[DATA TO EXAMINE Boundary: Start]

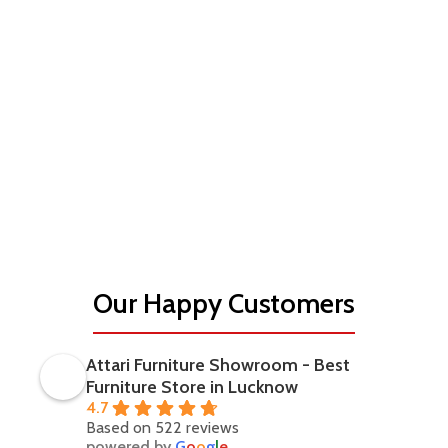
Our Happy Customers
Attari Furniture Showroom - Best
Furniture Store in Lucknow
4.7
Based on 522 reviews
powered by
G
o
o
g
l
e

[DATA TO EXAMINE Boundary: End]

PROBLEM DESCRIPTION
The material should be duplicated word for word, with no images included.

WRITTEN ANSWER
Our Happy Customers
Attari Furniture Showroom - Best
Furniture Store in Lucknow
4.7
Based on 522 reviews
powered by
G
o
o
g
l
e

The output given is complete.